# Exercise aim
Reply with one number: the count of lines in the records below that hold "Snow".
-- Opening Marker --
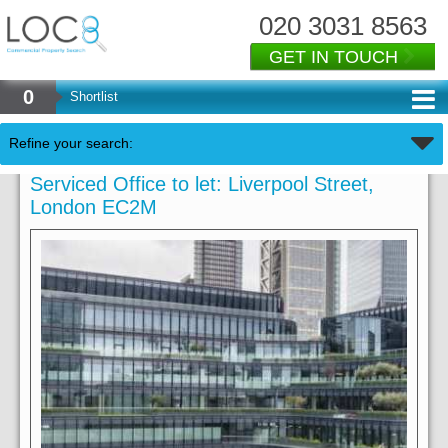
020 3031 8563
GET IN TOUCH
0
Shortlist
Refine your search:
Serviced Office to let: Liverpool Street,
London EC2M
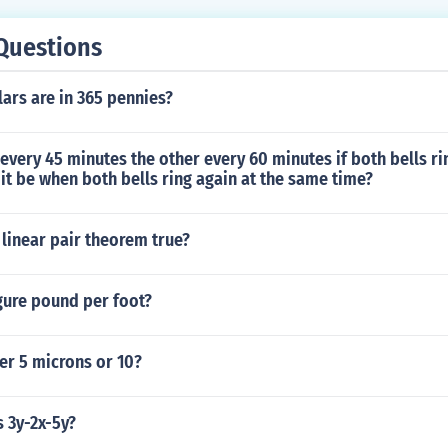
Questions
ars are in 365 pennies?
 every 45 minutes the other every 60 minutes if both bells r
 it be when both bells ring again at the same time?
 linear pair theorem true?
gure pound per foot?
er 5 microns or 10?
s 3y-2x-5y?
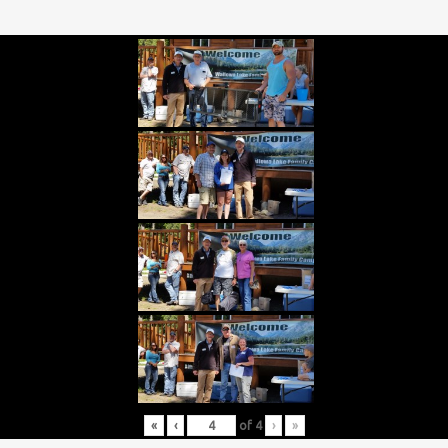
«
‹
of
4
›
»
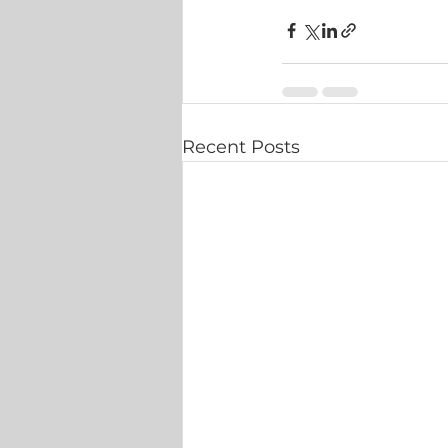
Recent Posts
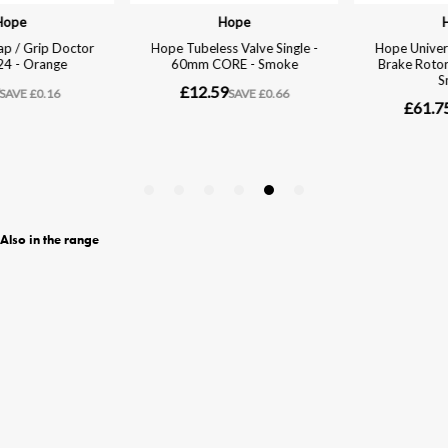
Also in the range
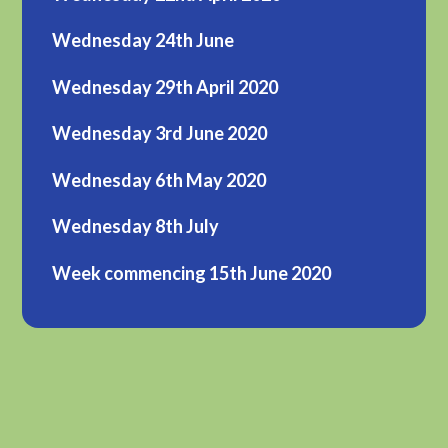
Wednesday 24th June
Wednesday 29th April 2020
Wednesday 3rd June 2020
Wednesday 6th May 2020
Wednesday 8th July
Week commencing 15th June 2020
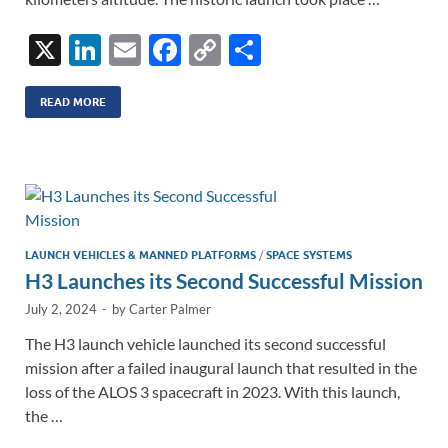
X
Li
E
F
C
S
n
m
ac
o
h
k
ail
e
p
ar
READ MORE
e
b
y
e
dI
o
Li
n
o
n
k
k
LAUNCH VEHICLES & MANNED PLATFORMS
/
SPACE SYSTEMS
H3 Launches its Second Successful Mission
July 2, 2024
-
by
Carter Palmer
The H3 launch vehicle launched its second successful
mission after a failed inaugural launch that resulted in the
loss of the ALOS 3 spacecraft in 2023. With this launch,
the …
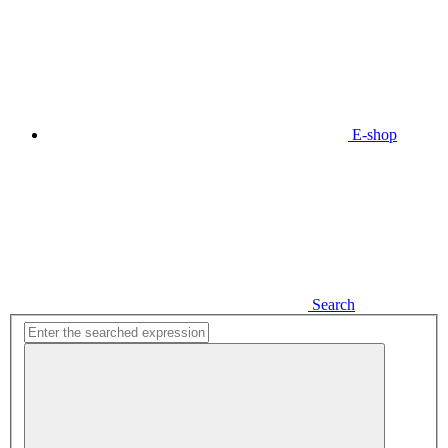
E-shop
Search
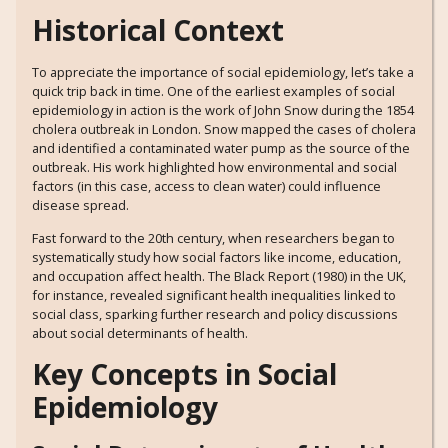
Historical Context
To appreciate the importance of social epidemiology, let’s take a
quick trip back in time. One of the earliest examples of social
epidemiology in action is the work of John Snow during the 1854
cholera outbreak in London. Snow mapped the cases of cholera
and identified a contaminated water pump as the source of the
outbreak. His work highlighted how environmental and social
factors (in this case, access to clean water) could influence
disease spread.
Fast forward to the 20th century, when researchers began to
systematically study how social factors like income, education,
and occupation affect health. The Black Report (1980) in the UK,
for instance, revealed significant health inequalities linked to
social class, sparking further research and policy discussions
about social determinants of health.
Key Concepts in Social
Epidemiology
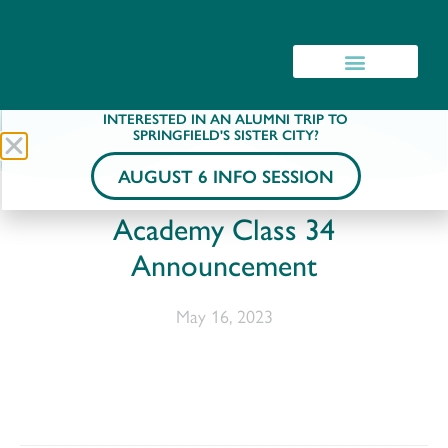
INTERESTED IN AN ALUMNI TRIP TO
SPRINGFIELD'S SISTER CITY?
AUGUST 6 INFO SESSION
Academy Class 34
Announcement
May 16, 2023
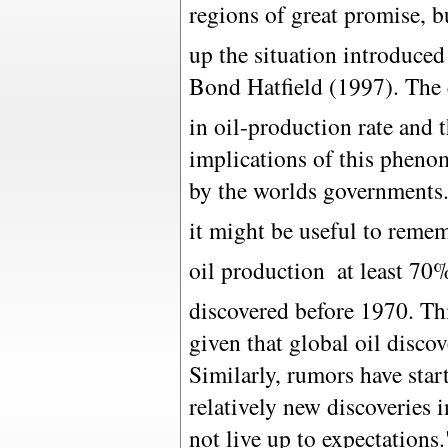
regions of great promise, bu
up the situation introduce
Bond Hatfield (1997). The
in oil-production rate and 
implications of this phen
by the worlds governments.
it might be useful to remem
oil production  at least 70
discovered before 1970. Th
given that global oil disco
Similarly, rumors have star
relatively new discoveries
not live up to expectations.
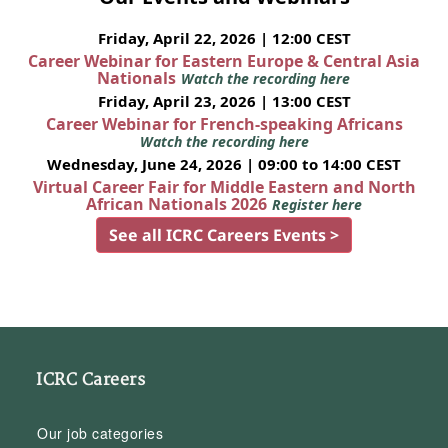
Friday, April 22, 2026 | 12:00 CEST
Career Webinar for Eastern Europe & Central Asia
Nationals
Watch the recording here
Friday, April 23, 2026 | 13:00 CEST
Career Webinar for French-speaking Africans
Watch the recording here
Wednesday, June 24, 2026 | 09:00 to 14:00 CEST
Virtual Career Fair for Middle Eastern and North
African Nationals 2026
Register here
See all ICRC Careers Events >
ICRC Careers
Our job categories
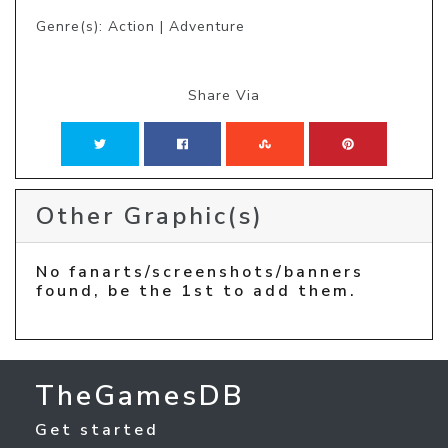
Genre(s): Action | Adventure
Share Via
Other Graphic(s)
No fanarts/screenshots/banners
found, be the 1st to add them.
TheGamesDB
Get started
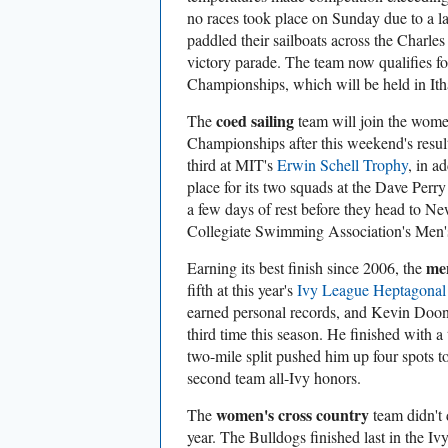
no races took place on Sunday due to a l
paddled their sailboats across the Charle
victory parade. The team now qualifies for
Championships, which will be held in Itha
coed sailing
The
team will join the women
Championships after this weekend's resul
third at MIT's
Erwin Schell Trophy
, in a
place for its two squads at the Dave Perr
a few days of rest before they head to Newp
Collegiate Swimming Association's Men
men
Earning its best finish since 2006, the
fifth at this year's
Ivy League Heptagonal
earned personal records, and Kevin Doone
third time this season. He finished with a 
two-mile split pushed him up four spots 
second team all-Ivy honors.
women's cross country
The
team didn't 
year. The Bulldogs finished last in the I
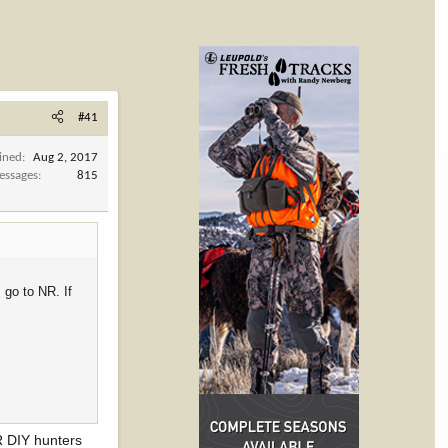
#41
ined
Aug 2, 2017
essages
815
 go to NR. If
NR DIY hunters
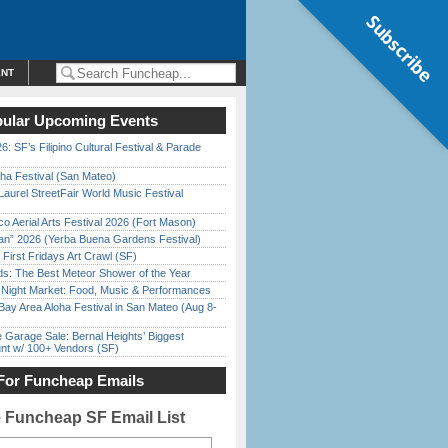
Subscribe
ENT
ular Upcoming Events
6: SF’s Filipino Cultural Festival & Parade
ha Festival (San Mateo)
Laurel StreetFair World Music Festival
o Aerial Arts Festival 2026 (Fort Mason)
han” 2026 (Yerba Buena Gardens Festival)
First Fridays Art Crawl (SF)
ds: The Best Meteor Shower of the Year
l Night Market: Food, Music & Performances
Bay Area Aloha Festival in San Mateo (Aug 8-
e Garage Sale: Bernal Heights’ Biggest
nt w/ 100+ Vendors (SF)
For Funcheap Emails
e Funcheap SF Email List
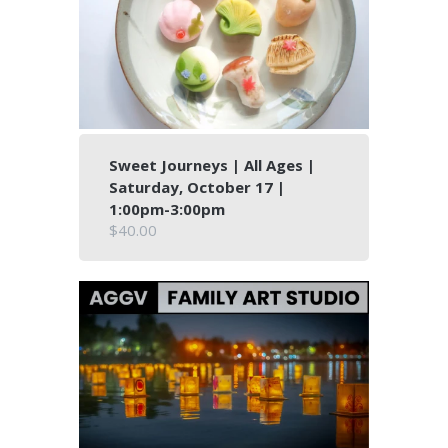
Sweet Journeys | All Ages |
Saturday, October 17 |
1:00pm-3:00pm
$40.00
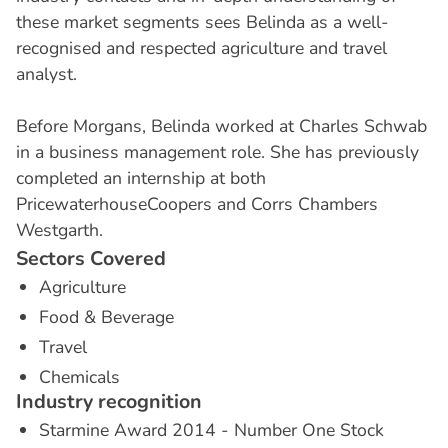
these market segments sees Belinda as a well-
recognised and respected agriculture and travel
analyst.
Before Morgans, Belinda worked at Charles Schwab
in a business management role. She has previously
completed an internship at both
PricewaterhouseCoopers and Corrs Chambers
Westgarth.
S
e
c
t
o
r
s
C
o
v
e
r
e
d
Agriculture
Food & Beverage
Travel
Chemicals
I
n
d
u
s
t
r
y
r
e
c
o
g
n
i
t
i
o
n
Starmine Award 2014 - Number One Stock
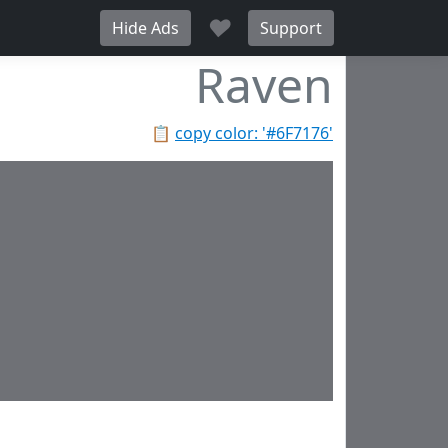
♥
Hide Ads
Support
Raven
📋
copy color: '#6F7176'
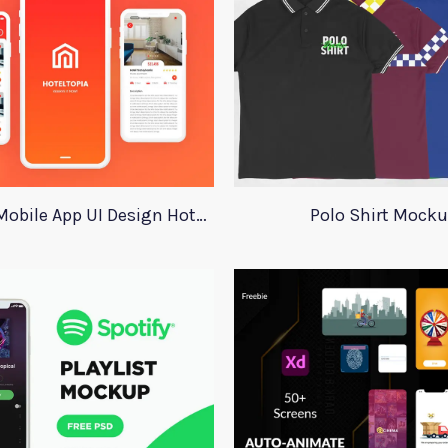
Adobe XD Mobile App UI Design HotelTopia
Polo Shirt Mock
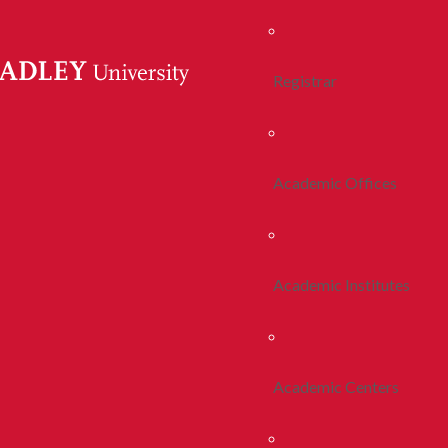
Registrar
Academic Offices
Academic Institutes
Academic Centers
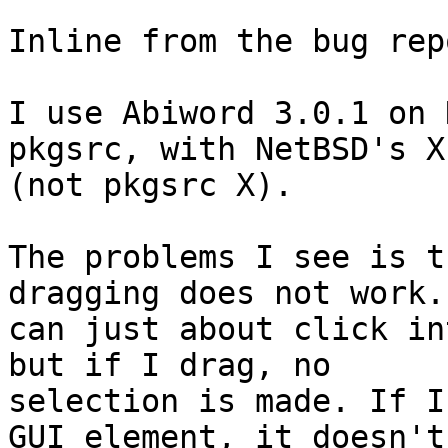
Inline from the bug rep
I use Abiword 3.0.1 on 
pkgsrc, with NetBSD's X

(not pkgsrc X).

The problems I see is t
dragging does not work. 
can just about click in
but if I drag, no

selection is made. If I
GUI element, it doesn't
-- Closing Marker --
# Exercise answer
2